50.
Hervé Joncour tardó once días en llegar hasta Yokohama. Sobornó a un funcionario japonés y se procuró dieciséis cartones de huevos de gusanos, provenientes del sur de la isla. Los envolvió en paños de seda y los selló en cuatro cajas de madera redondas. Encontró un pasaje para el continente y a primeros de marzo llegó a la costa rusa. Escogió la ruta más septentrional, intentando que el frío protegiera la vida de los huevos y alargara el tiempo que quedaba antes de que se abriesen. Atravesó a marchas forzadas cuatro mil kilómetros de Siberia, cruzó los Urales y llegó a San Petersburgo. Compró a peso de oro quintales de hielo y los embarcó junto a los huevos en la bodega de un barco mercante que se dirigía a Hamburgo. Tardó seis días en llegar. Descargó las cuatro cajas de madera redondas y subió a un tren que se dirigía hacia el sur. Tras once horas de viaje, justo a la salida de un pueblo que se llamaba Eberfeld, el tren se detuvo para repostar agua. Hervé Joncour miró a su alrededor. El sol estival caía a plomo sobre los campos de trigo y sobre el mundo entero.

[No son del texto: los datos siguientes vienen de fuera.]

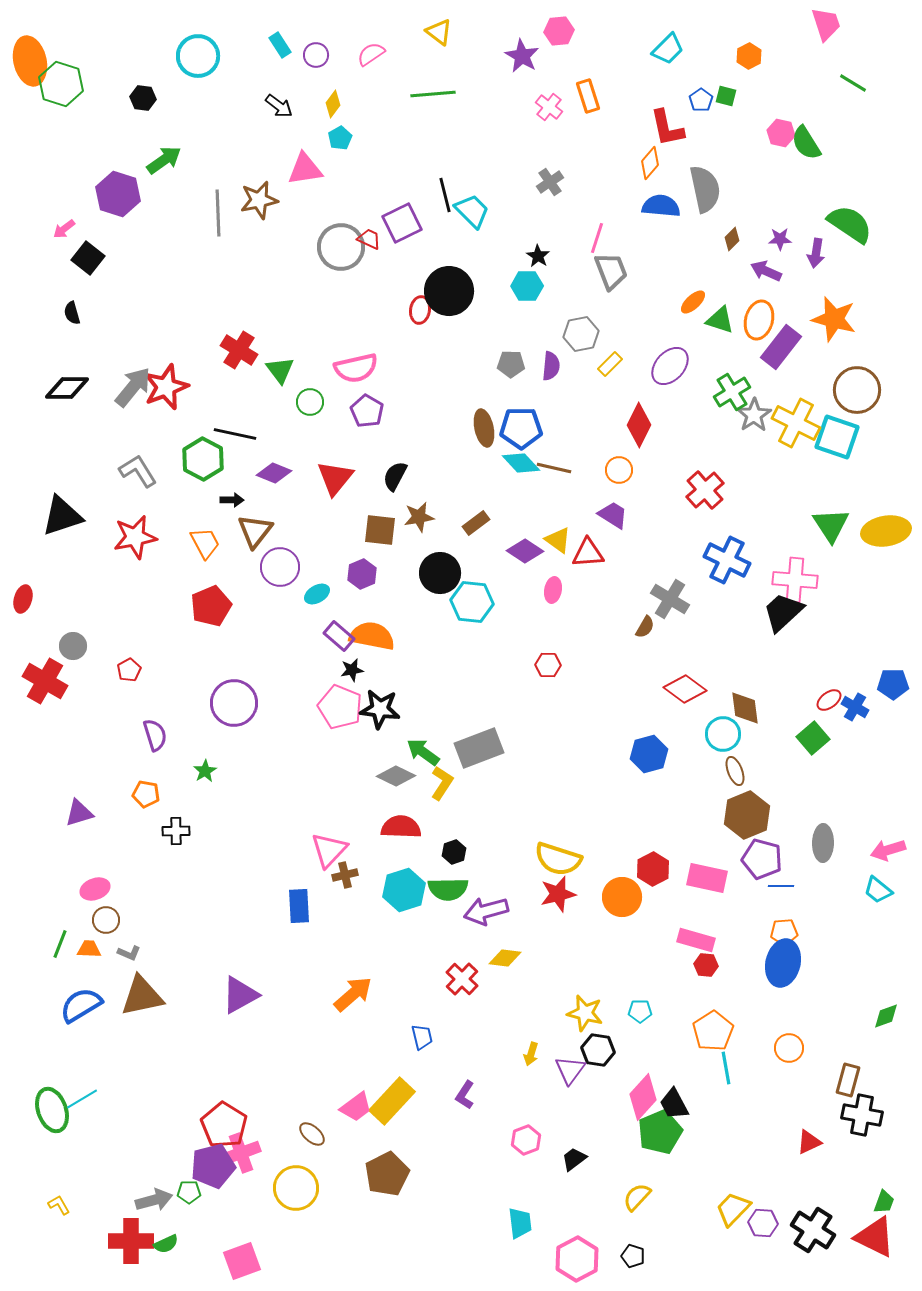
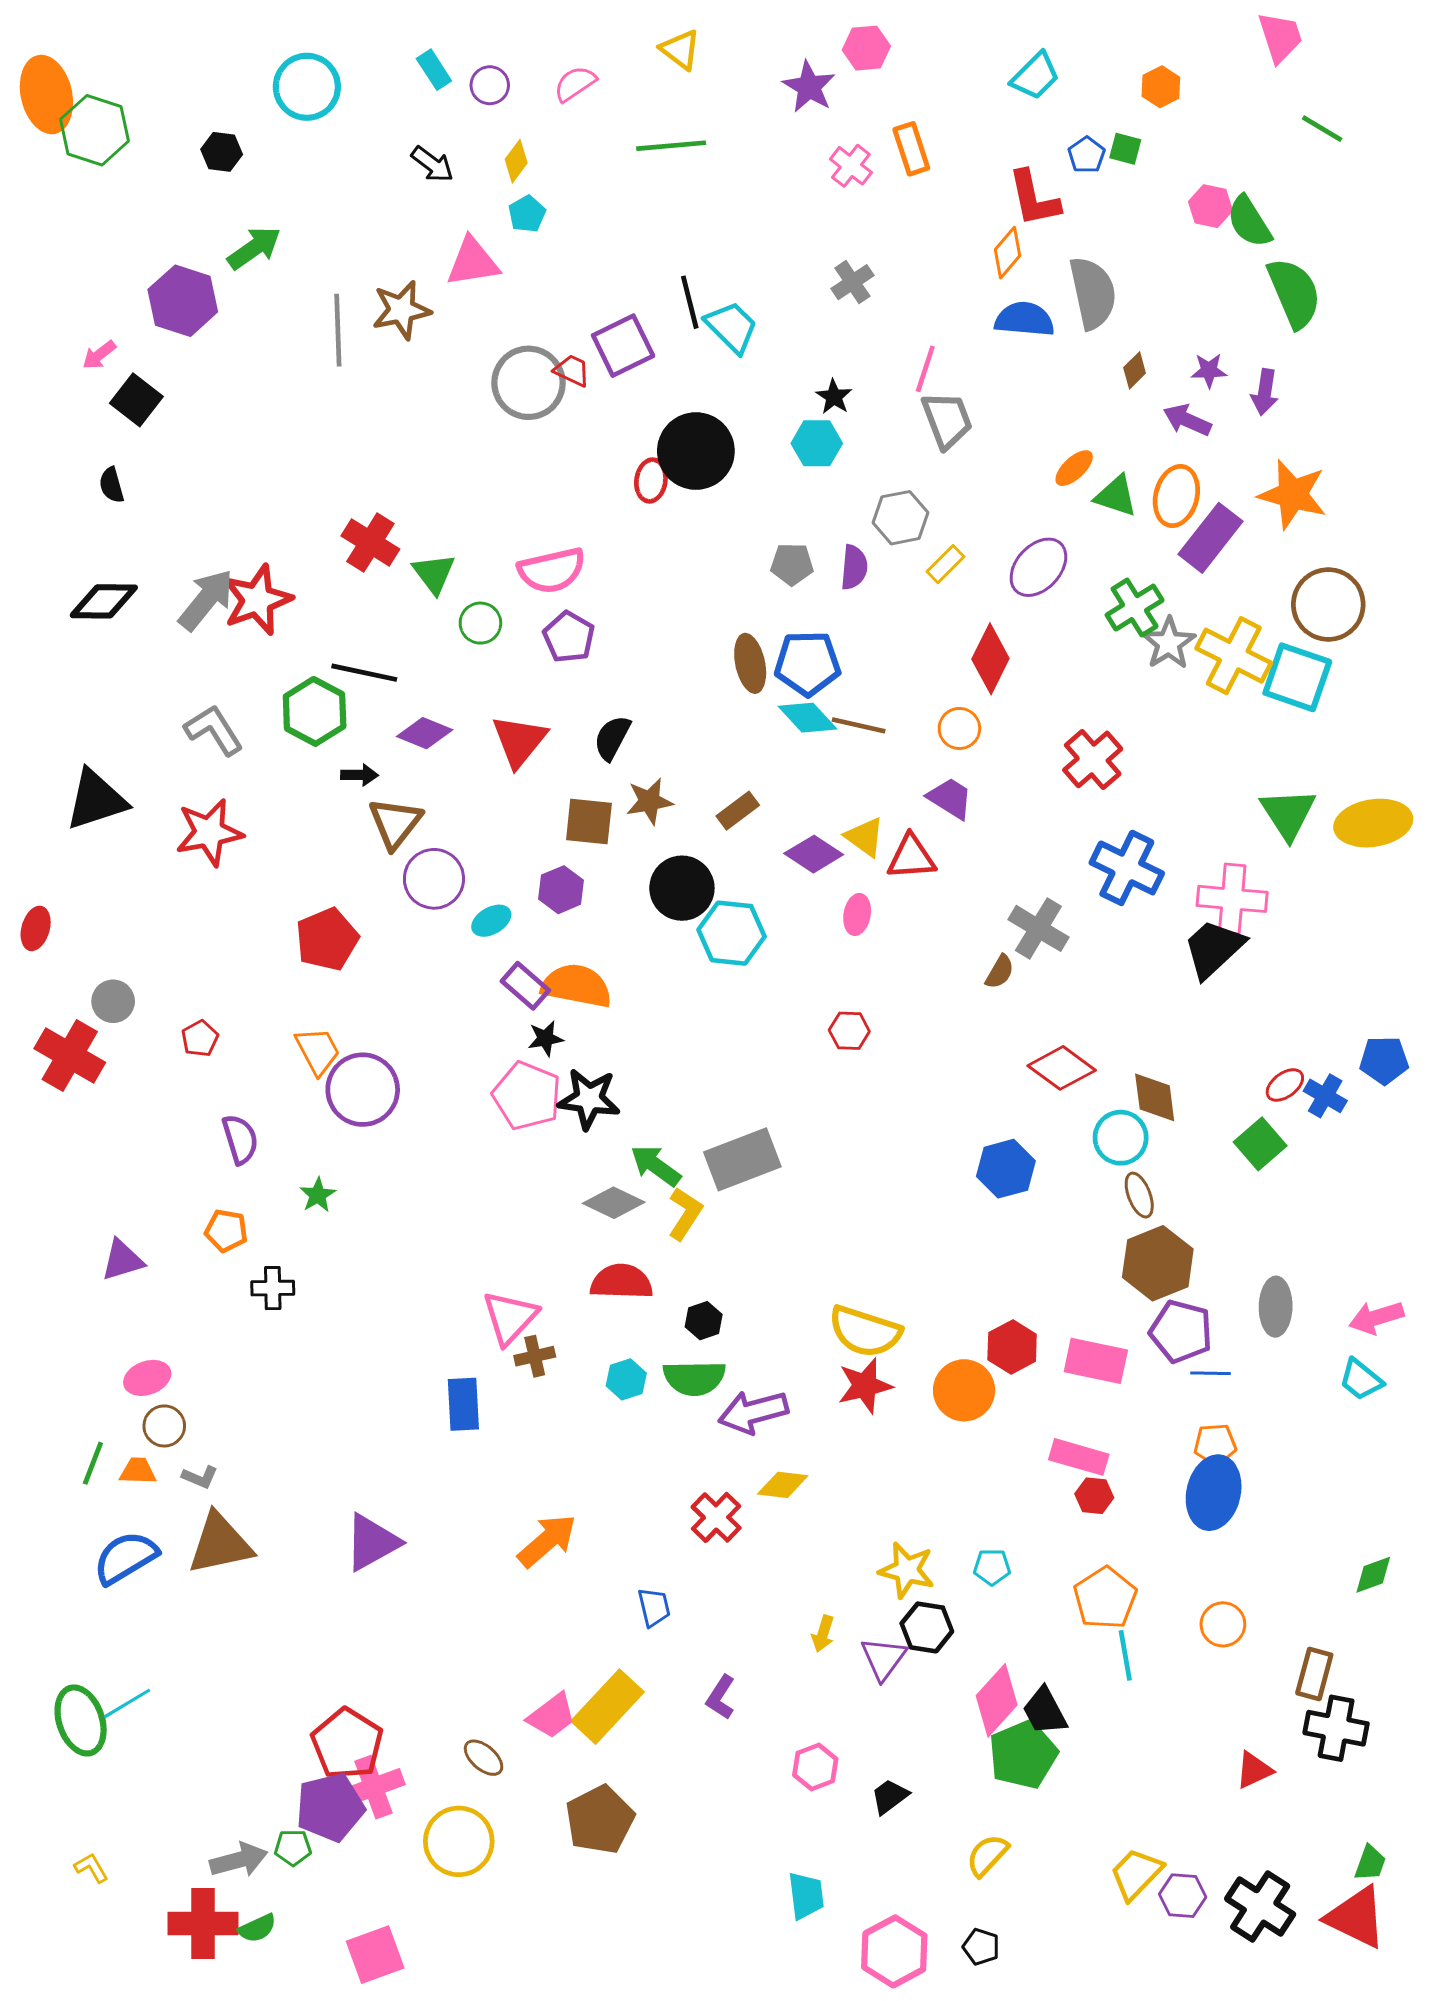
green semicircle: (850, 224) -> (1294, 293), moved, turned 33
orange trapezoid: (205, 543) -> (318, 1051), moved
cyan hexagon: (404, 890) -> (626, 1379), size x0.6

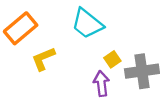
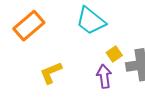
yellow L-shape: (43, 59) -> (51, 73), moved

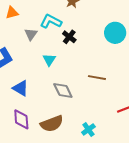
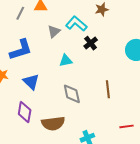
cyan triangle: (49, 60) -> (66, 61), turned 32
brown line: (97, 78) -> (108, 89), turned 60

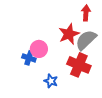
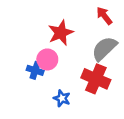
red arrow: (86, 13) -> (104, 16), turned -42
red star: (69, 34) -> (61, 33), moved

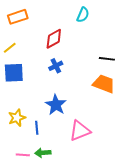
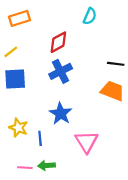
blue cross: (56, 66) -> (61, 71), size x1.5
yellow star: (17, 118) -> (18, 128), turned -30
pink triangle: (80, 131) -> (87, 142), turned -40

Sentado frente a él había un comerciante ruso: se había quitado los zapatos y se abanicaba con la última página de un periódico escrito en alemán. Hervé Joncour lo miró fijamente. Vio las manchas de sudor en su camisa y las gotas que le perlaban la frente y el cuello. El ruso dijo algo, riendo. Hervé Joncour le sonrió, se levantó, cogió su equipaje y bajó del tren. Lo recorrió hasta el último vagón, un furgón de mercancías que transportaba, conservados en hielo, pescado y carne. De él caía agua como de un cubo acribillado por miles de proyectiles. Abrió la portezuela, subió al vagón y recogió, una tras otra, sus cajas de madera redondas, las sacó fuera y las depositó en el suelo, al lado del andén. Después cerró la portezuela y esperó. Cuando el tren estuvo listo para partir le gritaron que se diera prisa y subiera. Él respondió sacudiendo la cabeza y esbozando un gesto de despedida. Vio cómo se alejaba el tren y a continuación desaparecía. Esperó hasta que no se oyó el más mínimo rumor. Después se inclinó sobre una de las cajas de madera, quitó los sellos y la abrió. Hizo lo mismo con las otras tres. Lentamente, con cuidado.
Millones de larvas. Muertas. Era el 6 de mayo de 1865.